- [Exercise brief] Scan the entries below for the word "section" and copy every line where it turns up.

- [Available records]
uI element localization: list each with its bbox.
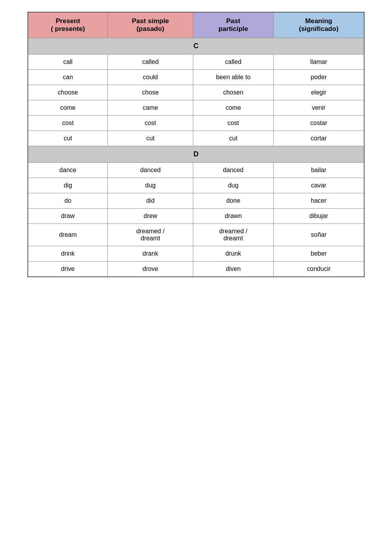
- section-header-row: D: [28, 146, 364, 163]
- header-meaning: Meaning(significado): [274, 12, 364, 38]
- cell-present: drink: [28, 246, 108, 262]
- section-letter: D: [28, 146, 364, 163]
- verb-table: Present( presente) Past simple(pasado) P…: [27, 12, 365, 277]
- cell-past_simple: came: [108, 100, 193, 116]
- table-row: dancedanceddancedbailar: [28, 163, 364, 178]
- table-row: drivedrovedivenconducir: [28, 262, 364, 277]
- cell-meaning: beber: [274, 246, 364, 262]
- cell-present: choose: [28, 85, 108, 100]
- cell-past_participle: drunk: [193, 246, 273, 262]
- cell-past_simple: dreamed /dreamt: [108, 224, 193, 246]
- cell-present: do: [28, 193, 108, 209]
- cell-past_simple: dug: [108, 178, 193, 193]
- section-header-row: C: [28, 38, 364, 54]
- cell-meaning: costar: [274, 116, 364, 131]
- section-letter: C: [28, 38, 364, 54]
- header-past-participle: Pastparticiple: [193, 12, 273, 38]
- cell-past_participle: dreamed /dreamt: [193, 224, 273, 246]
- cell-past_participle: cost: [193, 116, 273, 131]
- cell-meaning: soñar: [274, 224, 364, 246]
- cell-past_participle: dug: [193, 178, 273, 193]
- table-row: digdugdugcavar: [28, 178, 364, 193]
- cell-meaning: bailar: [274, 163, 364, 178]
- cell-past_simple: cost: [108, 116, 193, 131]
- cell-past_participle: diven: [193, 262, 273, 277]
- cell-present: dream: [28, 224, 108, 246]
- cell-present: drive: [28, 262, 108, 277]
- cell-past_simple: called: [108, 54, 193, 70]
- cell-past_simple: did: [108, 193, 193, 209]
- cell-past_simple: drank: [108, 246, 193, 262]
- cell-past_simple: drew: [108, 209, 193, 224]
- cell-meaning: cavar: [274, 178, 364, 193]
- cell-past_participle: come: [193, 100, 273, 116]
- cell-meaning: dibujar: [274, 209, 364, 224]
- table-row: cutcutcutcortar: [28, 131, 364, 146]
- cell-past_participle: done: [193, 193, 273, 209]
- cell-meaning: poder: [274, 70, 364, 85]
- cell-past_simple: danced: [108, 163, 193, 178]
- cell-present: cost: [28, 116, 108, 131]
- cell-present: can: [28, 70, 108, 85]
- cell-past_participle: chosen: [193, 85, 273, 100]
- cell-past_participle: danced: [193, 163, 273, 178]
- main-container: Present( presente) Past simple(pasado) P…: [27, 12, 365, 277]
- table-row: comecamecomevenir: [28, 100, 364, 116]
- cell-meaning: cortar: [274, 131, 364, 146]
- cell-present: dig: [28, 178, 108, 193]
- cell-past_participle: called: [193, 54, 273, 70]
- table-row: cancouldbeen able topoder: [28, 70, 364, 85]
- cell-past_simple: cut: [108, 131, 193, 146]
- table-header-row: Present( presente) Past simple(pasado) P…: [28, 12, 364, 38]
- cell-past_simple: chose: [108, 85, 193, 100]
- cell-meaning: conducir: [274, 262, 364, 277]
- table-row: choosechosechosenelegir: [28, 85, 364, 100]
- cell-past_simple: drove: [108, 262, 193, 277]
- cell-meaning: elegir: [274, 85, 364, 100]
- table-row: dreamdreamed /dreamtdreamed /dreamtsoñar: [28, 224, 364, 246]
- header-past-simple: Past simple(pasado): [108, 12, 193, 38]
- table-row: callcalledcalledllamar: [28, 54, 364, 70]
- cell-past_participle: been able to: [193, 70, 273, 85]
- table-row: drinkdrankdrunkbeber: [28, 246, 364, 262]
- cell-present: draw: [28, 209, 108, 224]
- table-row: costcostcostcostar: [28, 116, 364, 131]
- table-row: drawdrewdrawndibujar: [28, 209, 364, 224]
- cell-meaning: venir: [274, 100, 364, 116]
- cell-past_participle: cut: [193, 131, 273, 146]
- cell-present: come: [28, 100, 108, 116]
- cell-meaning: llamar: [274, 54, 364, 70]
- cell-past_participle: drawn: [193, 209, 273, 224]
- cell-past_simple: could: [108, 70, 193, 85]
- cell-present: cut: [28, 131, 108, 146]
- header-present: Present( presente): [28, 12, 108, 38]
- cell-present: call: [28, 54, 108, 70]
- cell-meaning: hacer: [274, 193, 364, 209]
- table-row: dodiddonehacer: [28, 193, 364, 209]
- cell-present: dance: [28, 163, 108, 178]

- [Solution to this exercise]
- section-header-row: D: [28, 146, 364, 163]
- section-letter: D: [28, 146, 364, 163]
- section-header-row: C: [28, 38, 364, 54]
- section-letter: C: [28, 38, 364, 54]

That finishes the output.